* **What the task requires**
When the word "Úložné" shows up in a line of the data below, copy that whole line.

* **Supplied entries**
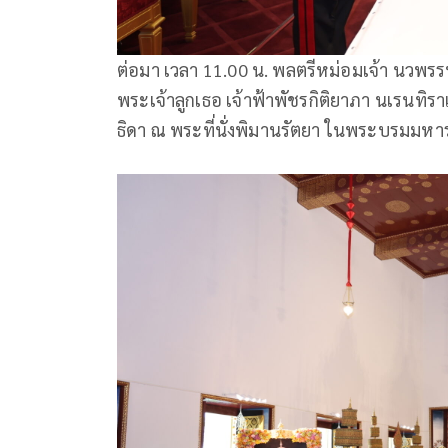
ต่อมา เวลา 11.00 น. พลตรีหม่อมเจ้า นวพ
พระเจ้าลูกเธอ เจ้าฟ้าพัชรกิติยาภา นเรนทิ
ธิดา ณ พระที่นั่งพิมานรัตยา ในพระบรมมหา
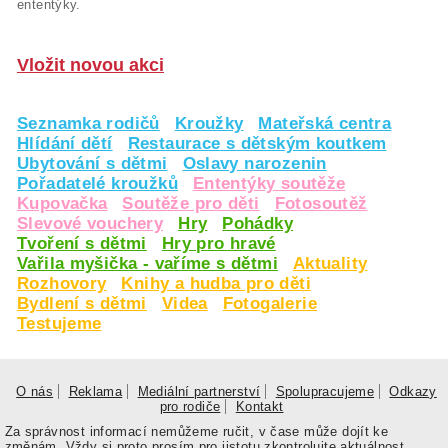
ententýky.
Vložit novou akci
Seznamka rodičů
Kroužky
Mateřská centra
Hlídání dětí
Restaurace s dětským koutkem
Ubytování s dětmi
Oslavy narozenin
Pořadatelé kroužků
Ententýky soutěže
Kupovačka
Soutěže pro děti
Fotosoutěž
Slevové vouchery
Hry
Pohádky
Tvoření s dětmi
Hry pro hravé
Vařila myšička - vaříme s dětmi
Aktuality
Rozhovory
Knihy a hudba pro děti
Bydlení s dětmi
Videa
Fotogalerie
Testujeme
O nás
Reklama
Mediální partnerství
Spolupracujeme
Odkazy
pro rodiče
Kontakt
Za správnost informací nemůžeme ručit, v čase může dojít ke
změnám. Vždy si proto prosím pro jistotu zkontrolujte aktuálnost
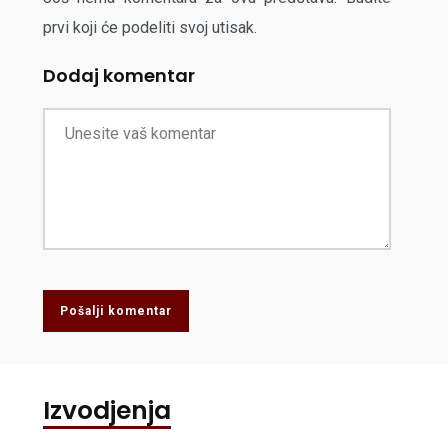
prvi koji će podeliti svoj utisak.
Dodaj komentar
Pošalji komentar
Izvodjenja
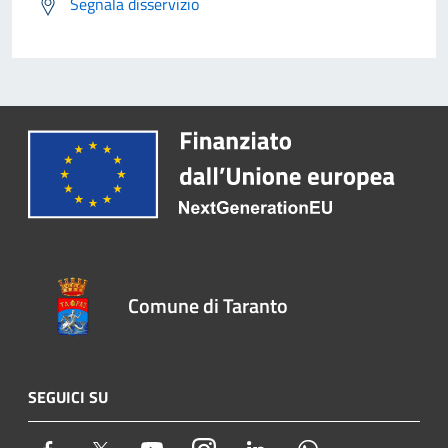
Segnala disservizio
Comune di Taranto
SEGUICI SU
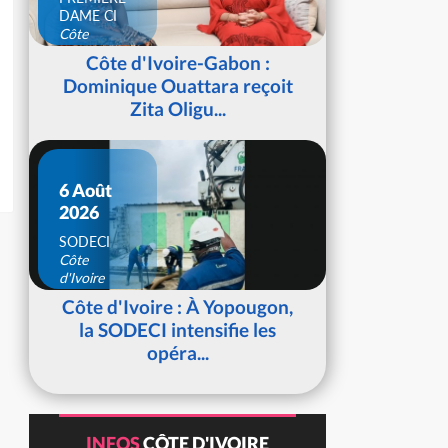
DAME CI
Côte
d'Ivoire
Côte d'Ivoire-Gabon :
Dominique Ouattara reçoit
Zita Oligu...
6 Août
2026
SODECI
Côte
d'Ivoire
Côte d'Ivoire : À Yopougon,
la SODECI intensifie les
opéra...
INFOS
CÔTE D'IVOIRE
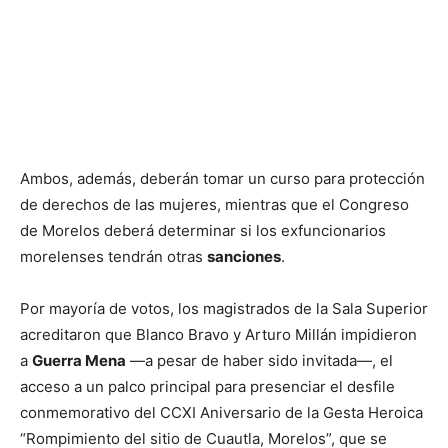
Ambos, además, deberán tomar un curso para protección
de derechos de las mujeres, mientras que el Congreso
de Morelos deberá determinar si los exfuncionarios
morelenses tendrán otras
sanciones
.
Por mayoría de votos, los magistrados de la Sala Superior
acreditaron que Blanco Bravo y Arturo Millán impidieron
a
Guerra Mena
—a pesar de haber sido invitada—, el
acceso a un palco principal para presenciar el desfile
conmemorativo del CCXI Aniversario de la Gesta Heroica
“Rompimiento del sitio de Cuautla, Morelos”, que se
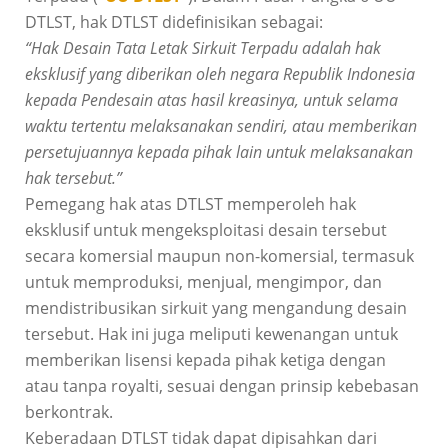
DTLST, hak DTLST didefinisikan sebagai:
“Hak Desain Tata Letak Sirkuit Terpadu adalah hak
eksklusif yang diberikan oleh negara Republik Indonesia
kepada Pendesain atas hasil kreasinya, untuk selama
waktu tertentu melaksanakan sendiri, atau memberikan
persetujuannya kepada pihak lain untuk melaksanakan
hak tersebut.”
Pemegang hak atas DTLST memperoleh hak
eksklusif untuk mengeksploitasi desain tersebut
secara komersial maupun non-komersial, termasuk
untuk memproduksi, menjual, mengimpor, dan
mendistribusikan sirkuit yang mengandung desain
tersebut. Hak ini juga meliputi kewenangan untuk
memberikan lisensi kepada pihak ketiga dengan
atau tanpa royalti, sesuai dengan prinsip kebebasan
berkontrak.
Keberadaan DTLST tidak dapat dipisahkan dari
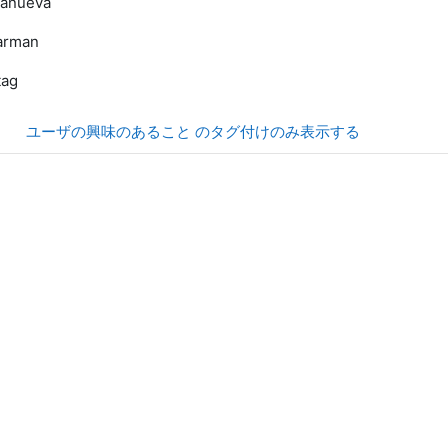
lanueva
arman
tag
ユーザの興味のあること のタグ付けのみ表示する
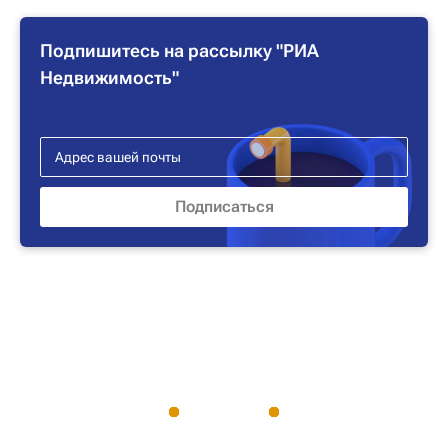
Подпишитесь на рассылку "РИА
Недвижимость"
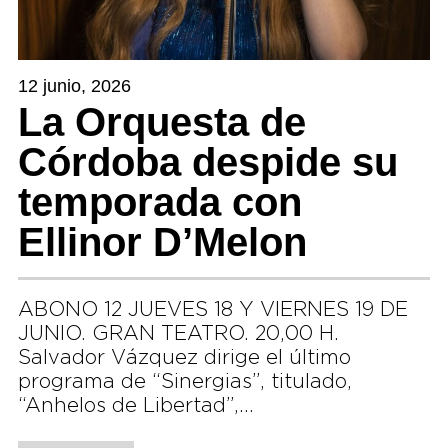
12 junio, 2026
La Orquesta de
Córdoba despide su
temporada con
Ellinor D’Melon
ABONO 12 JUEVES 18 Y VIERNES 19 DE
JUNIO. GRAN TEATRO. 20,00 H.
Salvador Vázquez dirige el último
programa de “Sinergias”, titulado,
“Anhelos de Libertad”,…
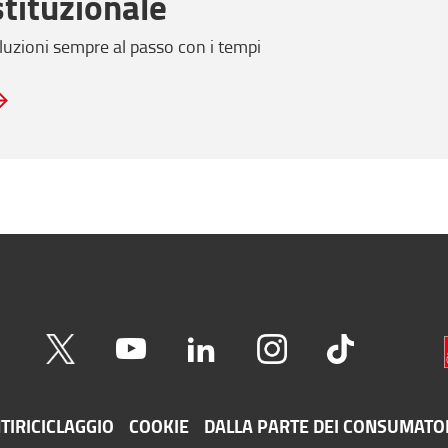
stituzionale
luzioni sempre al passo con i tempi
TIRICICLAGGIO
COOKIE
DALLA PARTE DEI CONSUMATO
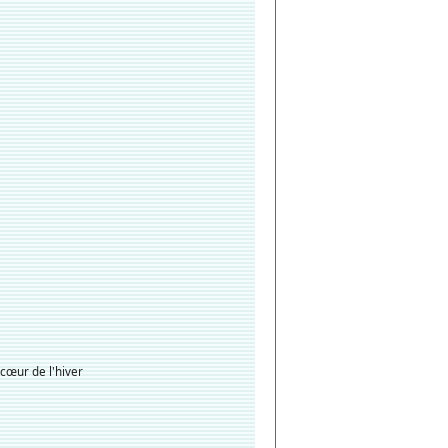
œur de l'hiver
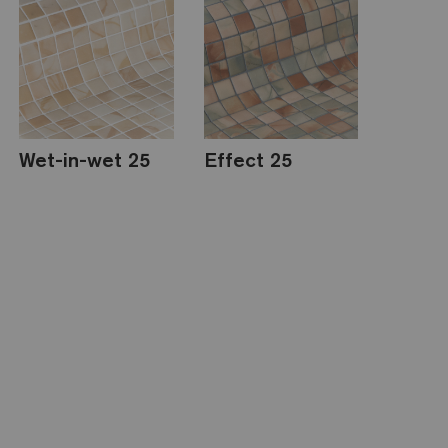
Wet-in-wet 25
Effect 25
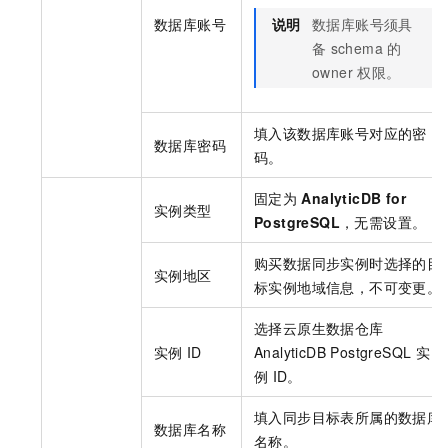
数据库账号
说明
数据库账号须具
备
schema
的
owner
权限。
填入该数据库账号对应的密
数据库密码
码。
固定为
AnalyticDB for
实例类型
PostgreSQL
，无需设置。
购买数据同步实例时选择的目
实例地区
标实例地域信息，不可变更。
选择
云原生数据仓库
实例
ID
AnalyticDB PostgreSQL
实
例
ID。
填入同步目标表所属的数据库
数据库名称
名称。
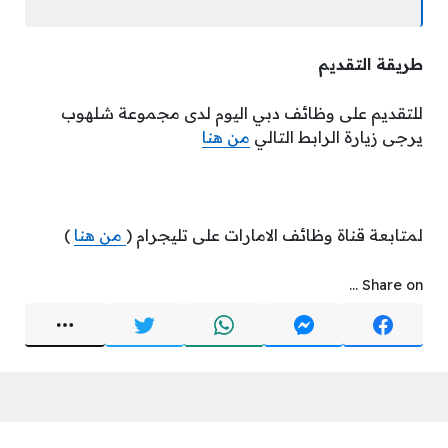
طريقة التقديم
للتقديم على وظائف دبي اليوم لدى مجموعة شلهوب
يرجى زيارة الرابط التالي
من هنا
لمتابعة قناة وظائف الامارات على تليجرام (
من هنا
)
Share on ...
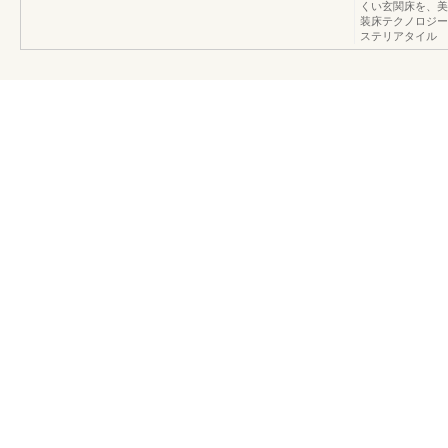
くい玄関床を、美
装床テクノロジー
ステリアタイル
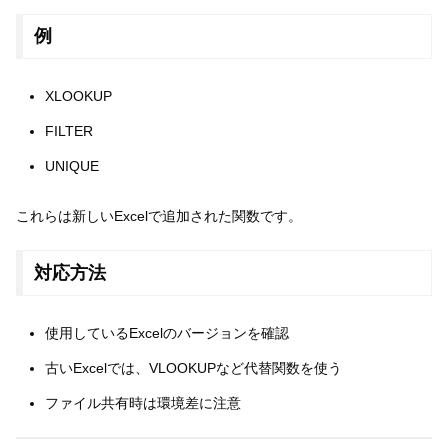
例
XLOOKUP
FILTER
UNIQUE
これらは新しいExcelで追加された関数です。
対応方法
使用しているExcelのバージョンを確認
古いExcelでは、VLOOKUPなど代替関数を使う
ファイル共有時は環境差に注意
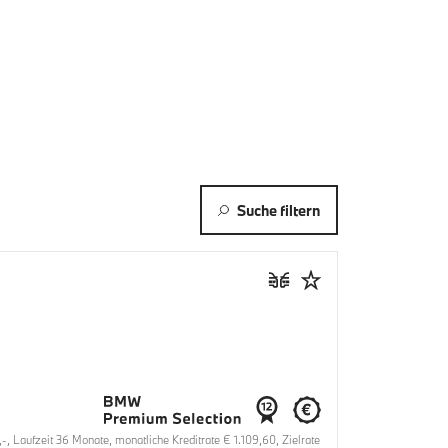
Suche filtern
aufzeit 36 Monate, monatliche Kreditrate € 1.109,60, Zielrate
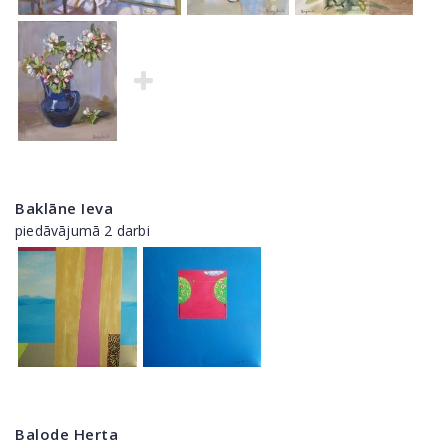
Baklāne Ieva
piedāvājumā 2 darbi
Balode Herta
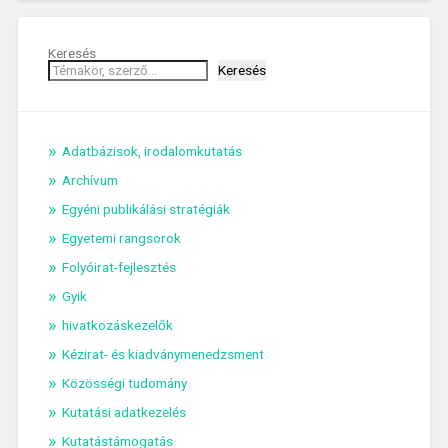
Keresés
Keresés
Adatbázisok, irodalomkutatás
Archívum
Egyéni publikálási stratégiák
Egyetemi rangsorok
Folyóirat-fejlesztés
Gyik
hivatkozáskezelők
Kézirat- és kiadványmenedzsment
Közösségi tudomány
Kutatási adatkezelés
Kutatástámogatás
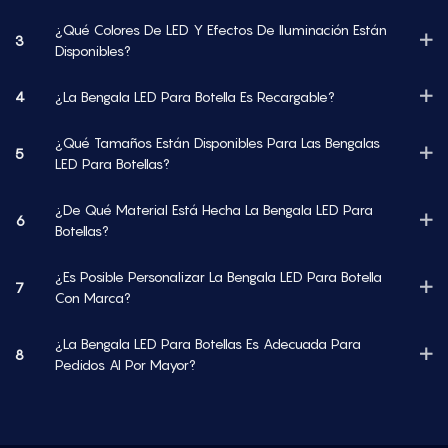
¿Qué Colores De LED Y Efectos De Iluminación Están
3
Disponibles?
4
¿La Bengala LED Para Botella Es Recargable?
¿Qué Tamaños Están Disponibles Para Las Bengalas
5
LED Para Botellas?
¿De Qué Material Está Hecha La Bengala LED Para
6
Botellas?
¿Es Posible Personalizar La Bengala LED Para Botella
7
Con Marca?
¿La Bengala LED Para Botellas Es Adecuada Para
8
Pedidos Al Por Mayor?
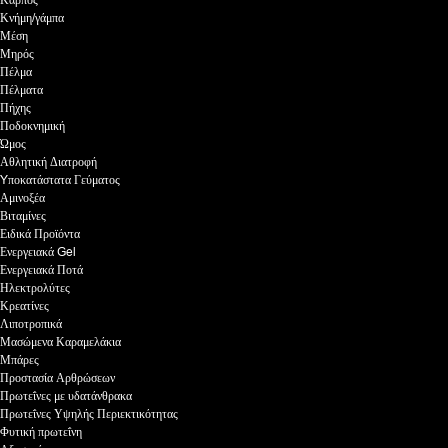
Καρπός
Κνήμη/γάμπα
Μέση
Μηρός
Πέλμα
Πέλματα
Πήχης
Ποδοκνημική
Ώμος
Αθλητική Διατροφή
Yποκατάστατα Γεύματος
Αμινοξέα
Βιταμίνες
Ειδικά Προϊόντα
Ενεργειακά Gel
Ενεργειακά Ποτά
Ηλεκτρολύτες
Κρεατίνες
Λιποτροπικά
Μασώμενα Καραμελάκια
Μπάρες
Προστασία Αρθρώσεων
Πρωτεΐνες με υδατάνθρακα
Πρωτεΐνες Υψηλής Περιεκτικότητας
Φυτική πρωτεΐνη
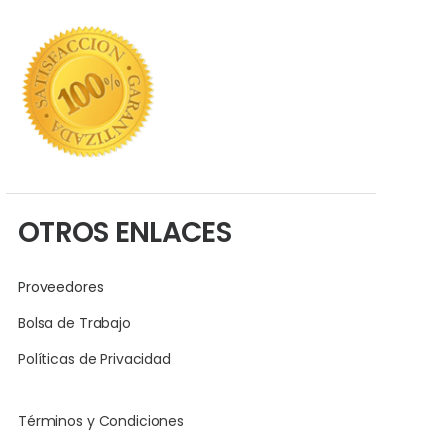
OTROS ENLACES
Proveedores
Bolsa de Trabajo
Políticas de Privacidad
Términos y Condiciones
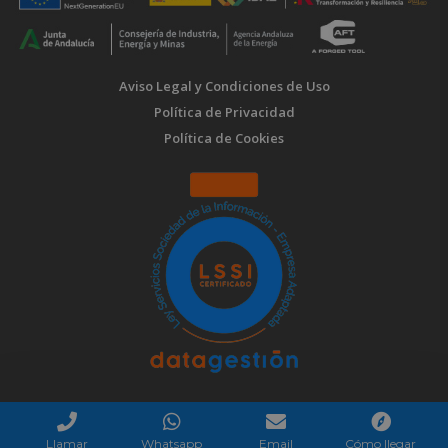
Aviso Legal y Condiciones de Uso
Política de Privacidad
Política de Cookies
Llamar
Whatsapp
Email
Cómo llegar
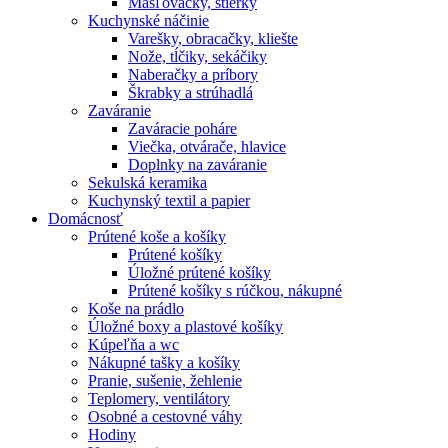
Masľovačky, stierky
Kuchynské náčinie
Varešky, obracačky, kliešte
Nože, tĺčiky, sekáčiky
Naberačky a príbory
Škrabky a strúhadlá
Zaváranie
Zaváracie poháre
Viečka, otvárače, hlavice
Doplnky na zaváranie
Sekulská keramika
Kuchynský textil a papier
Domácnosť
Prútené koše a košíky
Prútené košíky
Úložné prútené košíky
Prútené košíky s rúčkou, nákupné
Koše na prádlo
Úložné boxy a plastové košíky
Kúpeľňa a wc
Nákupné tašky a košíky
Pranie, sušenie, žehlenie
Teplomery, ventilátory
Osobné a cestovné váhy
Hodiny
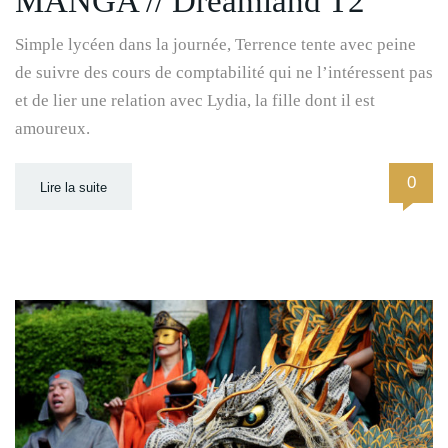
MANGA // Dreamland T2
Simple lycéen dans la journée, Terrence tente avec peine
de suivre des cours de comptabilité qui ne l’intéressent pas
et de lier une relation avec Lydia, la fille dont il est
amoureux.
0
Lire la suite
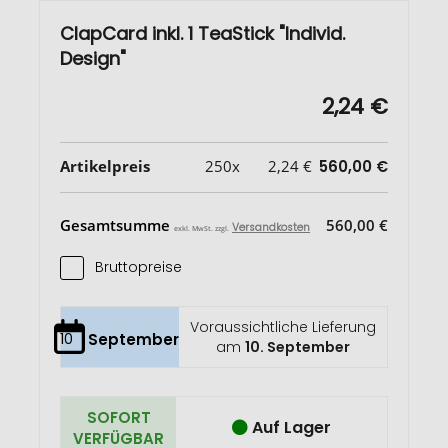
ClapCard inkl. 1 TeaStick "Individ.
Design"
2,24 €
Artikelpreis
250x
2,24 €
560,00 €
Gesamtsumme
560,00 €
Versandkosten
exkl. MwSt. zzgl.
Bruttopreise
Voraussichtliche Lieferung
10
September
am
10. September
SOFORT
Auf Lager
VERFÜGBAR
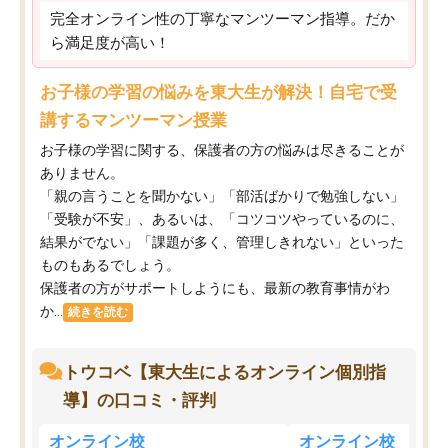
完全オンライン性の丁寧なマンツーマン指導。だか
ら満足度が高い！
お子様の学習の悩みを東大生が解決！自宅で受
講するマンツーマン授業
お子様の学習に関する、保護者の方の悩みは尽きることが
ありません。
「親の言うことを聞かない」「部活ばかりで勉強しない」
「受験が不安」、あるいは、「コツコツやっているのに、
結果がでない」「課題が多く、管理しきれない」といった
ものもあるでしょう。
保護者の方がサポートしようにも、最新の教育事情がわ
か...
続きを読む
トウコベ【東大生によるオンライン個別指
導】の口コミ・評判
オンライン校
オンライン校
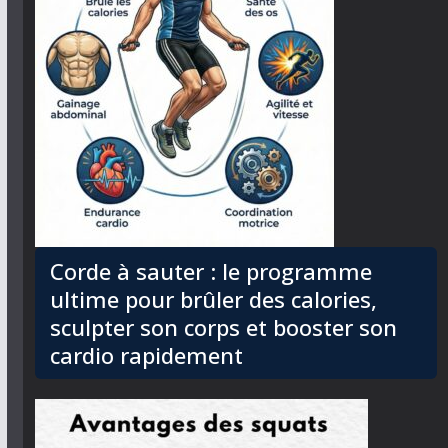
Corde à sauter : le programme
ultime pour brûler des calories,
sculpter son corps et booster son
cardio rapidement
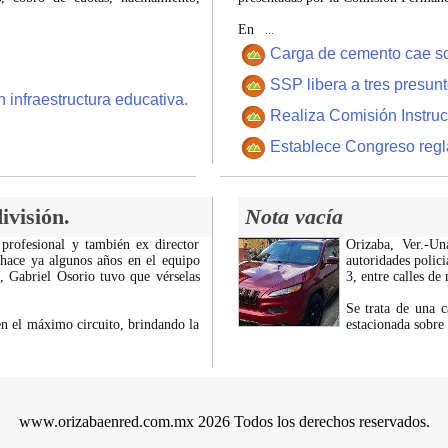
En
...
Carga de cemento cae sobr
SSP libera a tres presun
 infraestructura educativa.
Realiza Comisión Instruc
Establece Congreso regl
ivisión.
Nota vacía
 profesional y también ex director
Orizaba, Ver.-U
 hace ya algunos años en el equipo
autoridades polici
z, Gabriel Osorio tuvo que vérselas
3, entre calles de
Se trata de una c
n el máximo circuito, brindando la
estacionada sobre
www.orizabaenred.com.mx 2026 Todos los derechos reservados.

* **Answer to the exercise**
Úložné prútené košíky
Úložné boxy a plastové košíky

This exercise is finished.